On what to expect as a home health nurse:
When a person goes into the hospital, it’s because of something that happened that may be considered traumatic or is a huge change in their health. They go to the hospital, the doctor tells them what’s wrong, they treat them, they get them to a point where they consider them semi-stable, and then they go ahead and send them home. Usually it’s with just a few pieces of paper with information. If you want to go into home care nursing, your first job would be to take away the stress. You would pick up where that hospital left off. So our job is to go in, explain things, help them understand the disease or condition, the signs and what to look for; everything from medication to how that caregiver is going to effectively manage to take care of that patient.

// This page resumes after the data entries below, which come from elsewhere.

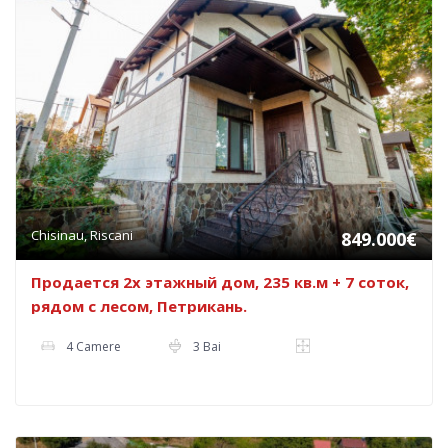
Chisinau, Riscani
849.000€
Продается 2х этажный дом, 235 кв.м + 7 соток,
рядом с лесом, Петрикань.
4 Camere
3 Bai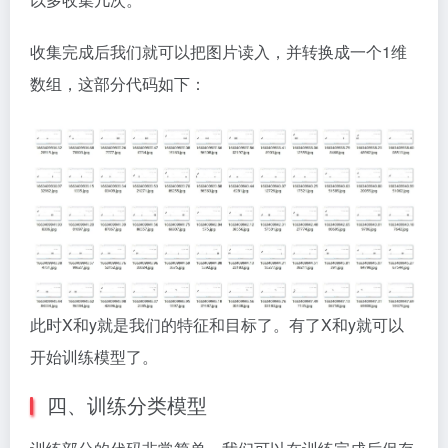
收集完成后我们就可以把图片读入，并转换成一个1维
数组，这部分代码如下：
此时X和y就是我们的特征和目标了。有了X和y就可以
开始训练模型了。
四、训练分类模型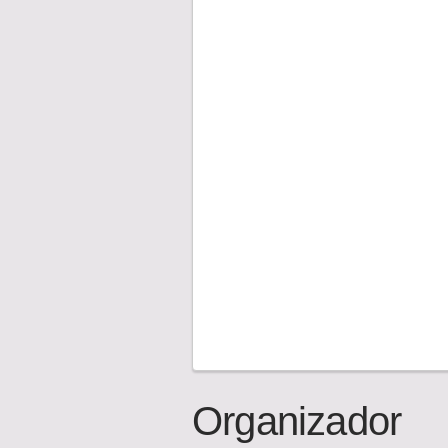
Organizador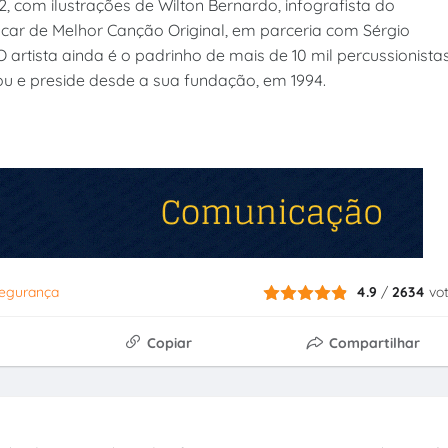
12, com ilustrações de Wilton Bernardo, infografista do
car de Melhor Canção Original, em parceria com Sérgio
 artista ainda é o padrinho de mais de 10 mil percussionista
u e preside desde a sua fundação, em 1994.
egurança
4.9
/
2634
vo
Copiar
Compartilhar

What kind of person does it take to get into this field? You have to be very detail-oriented. You have to know all of the diseases, and all of the signs and symptoms. You can’t turn around and talk to a doctor, because there’s no one there but you. Home health nursing takes a lot more training, a lot more common sense and a lot more time. My colleagues and I average four extra classes or tests every month to keep up with all the new technology, all the new diseases, and learn how we can take better care of our patients and keep them out of the hospital. When you go into home care it’s more person-centered. You’re not just dealing with the disease, you’re dealing with the person and how they react to that disease. There are so many things to focus on in home healthcare. You have to focus on the home and ask yourself if it’s safe for the patient. You have to focus on how they take their medication, when they take it and where it’s stored. You have to focus on the disease. Let’s say they have diabetes. You have to talk about the signs and symptoms, how the patient knows when they’re in trouble, what they have to do to manage it, what to eat, and what other diseases go with that disease. We have to make sure the patient is as healthy as can be. It’s the whole person, the whole family and the entire home. That’s home care. …I feel like [home healthcare] is constantly evolving. There are new rules and regulations, and at the same time you have to be able to slow down and find new, innovative ways to teach people how to take care of themselves or manage their own care.